Médias au Sénégal : des mutations nécessaires pour une meilleure qualité dans les programmes

La télévision n’est pas que divertissement… 

Ces dernières années, le Sénégal a connu une floraison de télévisions et de radios dans le paysage audiovisuel. Cette nouvelle donne a eu pour conséquence l’appauvrissement de l’offre médiatique. Les programmes proposés dans les chaînes de télévision sont quasi identiques. Le divertissement occupe la place la plus importante dans la grille des programmes. Le téléspectateur sénégalais est « abreuvé » de musique, de séries sud-américaines ou locales, de lutte et de danse à longueur de journée. Faudrait-il croire que seul le divertissement peut le retenir devant son petit écran ?

Certains médias se sont engouffrés dans l’événementiel avec des animateurs qui peuvent créer une effervescence autour de n’importe quelle manifestation. Ainsi les populations vivent au rythme des matinales ou talk show, des combats de lutte vendus comme des événements planétaires et les spectacles récurrents du Grand théâtre. Certes les médias ont pour fonction de divertir mais ils ne peuvent être uniquement confinés à ce rôle. C’est visiblement la vision portée par la majorité des chaînes de télévision dans le pays.

Les populations vivent au rythme des matinales ou talk show, des combats de lutte vendus comme des événements planétaires et les spectacles récurrents du Grand théâtre.

Les missions essentielles d’informer et d’éduquer ne constituent pas visiblement une priorité dans l’élaboration des programmes destinés au public sénégalais. Mais cela n’est pas étonnant si l’on regarde avec attention le profil des personnes en charge des programmes dans nos télévisions. Les médias doivent plus promouvoir notre culture. Ils doivent  mieux nous faire connaitre notre patrimoine et nos figures historiques surtout auprès des jeunes. Il est nécessaire de procéder à une réappropriation de notre histoire commune.

Les médias sont en réalité de puissants outils d’éducation et de transmission de connaissances surtout auprès du jeune public qui a aujourd’hui un choix très large en terme de contenus (télévisions étrangères et Internet).  Mais visiblement ce rôle d’éduquer les populations en proposant dans leur grille de programmes plus d’émissions à caractère culturel ne figure pas en bonne place dans la liste des priorités.

La faiblesse des débats économiques dans nos médias, une tare à corriger

Les médias doivent aider à une meilleure compréhension des politiques publiques.
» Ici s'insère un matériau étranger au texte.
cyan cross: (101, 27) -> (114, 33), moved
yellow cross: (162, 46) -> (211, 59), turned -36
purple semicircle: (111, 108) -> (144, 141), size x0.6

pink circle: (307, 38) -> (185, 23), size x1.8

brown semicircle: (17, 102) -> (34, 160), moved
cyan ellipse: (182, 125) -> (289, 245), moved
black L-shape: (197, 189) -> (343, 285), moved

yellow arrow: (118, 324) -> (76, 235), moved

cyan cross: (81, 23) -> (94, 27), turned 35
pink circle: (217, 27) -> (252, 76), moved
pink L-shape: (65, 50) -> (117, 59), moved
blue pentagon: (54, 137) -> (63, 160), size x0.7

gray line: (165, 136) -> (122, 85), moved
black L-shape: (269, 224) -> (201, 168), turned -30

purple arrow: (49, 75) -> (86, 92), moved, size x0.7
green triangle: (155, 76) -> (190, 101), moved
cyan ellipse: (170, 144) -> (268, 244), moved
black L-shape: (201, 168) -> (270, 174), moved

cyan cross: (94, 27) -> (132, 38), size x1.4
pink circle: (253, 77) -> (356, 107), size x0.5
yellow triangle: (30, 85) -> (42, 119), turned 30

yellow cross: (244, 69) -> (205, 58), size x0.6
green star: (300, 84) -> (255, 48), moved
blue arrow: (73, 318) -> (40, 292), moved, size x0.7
A t-on fait un travail sérieux de vulgarisation des enjeux du Plan Sénégal émergeant (PSE)? Les médias ont-ils permis des débats de fond sur la vision déclinée dans le PSE et l’opportunité d’un tel plan? Que savent les Sénégalais de ce plan défendu bec et ongle par les tenants du pouvoir et critiquer fortement par l’opposition. Les citoyens à travers les médias ont-ils été bien informés des implications du plan présenté comme stratégique pour le développement du Sénégal.

L’économie est  fondamentalement « le parent pauvre » des nombreuses émissions politiques sur le petit écran. Les questions économiques sont très peu traitées dans les nombreux débats qui sont proposés aux citoyens. Cela s’explique sans doute par le manque de maîtrise de cette matière aussi bien du coté des journalistes que de la majorité des acteurs politiques. Vous pouvez suivre toute une émission avec des responsables politique et constater un rapide survol des questions économiques.
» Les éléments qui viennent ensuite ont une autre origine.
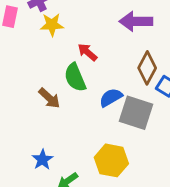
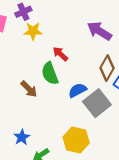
purple arrow: (136, 21) -> (99, 31), turned 30
gray square: (136, 113) -> (97, 103), turned 32

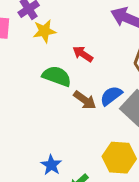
green semicircle: (50, 73) -> (57, 76), moved, turned 140
brown arrow: (29, 89) -> (85, 100), moved

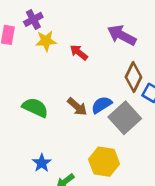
red arrow: (83, 54) -> (79, 52), moved
green semicircle: (57, 76) -> (35, 108), moved

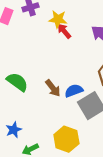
yellow star: (46, 41) -> (58, 19), moved
red arrow: (79, 52) -> (64, 31), moved

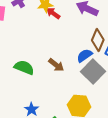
blue semicircle: (74, 91) -> (84, 56), moved

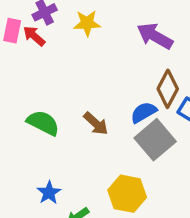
red arrow: (53, 13) -> (34, 36), moved

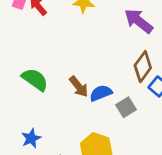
blue semicircle: (144, 112) -> (101, 93), moved
gray square: (155, 140) -> (126, 107), size x0.6

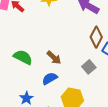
blue semicircle: (101, 93) -> (50, 78), moved

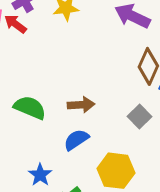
brown arrow: (54, 58) -> (81, 105), turned -42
Souvent, les débats sont rythmés par les petites phrases et déclarations insipides de la semaine du landerneau politique. Quels sont les médias qui s’intéressent aux examens budgétaires? Que nous disent-ils sur les budgets des ministères lors du vote à l’Assemblée nationale? Quels sont les ministères qui ont connu une hausse ou une baisse budgétaire durant le septennat ? ils préfèrent nous indiquer les chiffres de la croissance communiquées par le pouvoir sans nous expliquer à quoi cela renvoie exactement. D’ailleurs ce chiffre de 7% de la croissance économique, il signifie quoi concrètement pour les Sénégalais dans leur vie de tous les jours.

Nombre de dirigeants politiques, dans nos médias, peuvent énoncer des énormités ou des contre-vérités sans être repris par le journaliste.
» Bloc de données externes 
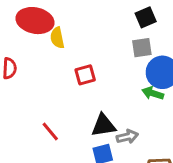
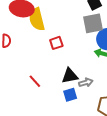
yellow semicircle: (57, 38) -> (37, 19), size x1.6
gray square: (142, 48) -> (93, 23), size x1.5

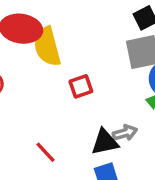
gray arrow: (86, 82) -> (125, 133), moved

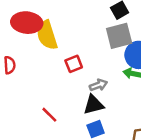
gray arrow: (125, 133) -> (98, 85), moved

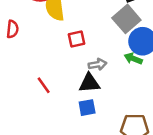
gray square: (119, 36) -> (126, 19), turned -36

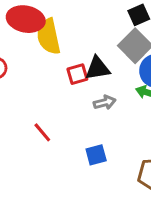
black triangle: (89, 83) -> (98, 68), moved

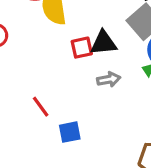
blue square: (96, 155) -> (70, 132), moved

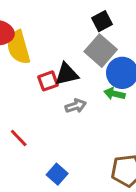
blue square: (70, 132) -> (57, 174), moved, turned -30

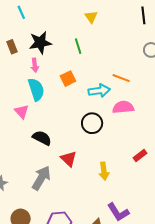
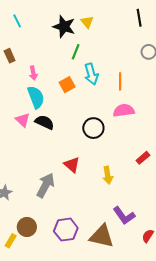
black star: (40, 43) -> (64, 27), moved, turned 30
green line: (78, 46) -> (76, 52), turned 42
orange line: (121, 78) -> (120, 81), turned 72
cyan arrow: (99, 91) -> (91, 74), moved, turned 85
black semicircle: (42, 138) -> (45, 122), moved

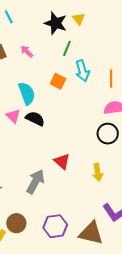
pink arrow: (33, 73) -> (27, 51), moved, turned 144
orange square: (67, 85) -> (58, 81), turned -35
black circle: (93, 128) -> (108, 134), moved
Les questions de fond qui préoccupent les populations et qui doivent faire l’objet d’éclairages sont éludées au profit de la politique politicienne. Le personnel des médias fait montre de carence dans bons nombres de sujets d’intérêts nationaux. Le niveau d’analyse des faits de l’actualité révèle souvent les limites de certains médias. La formation en journalisme n’est plus ce qu’elle était, il suffit de voir comment les revues de presse sont théâtralisées sur les ondes. L’attention excessive accordée à l’anecdote, au superficiel et à l’insignifiant dans la conduite des interviews avec les responsables politiques est consternante.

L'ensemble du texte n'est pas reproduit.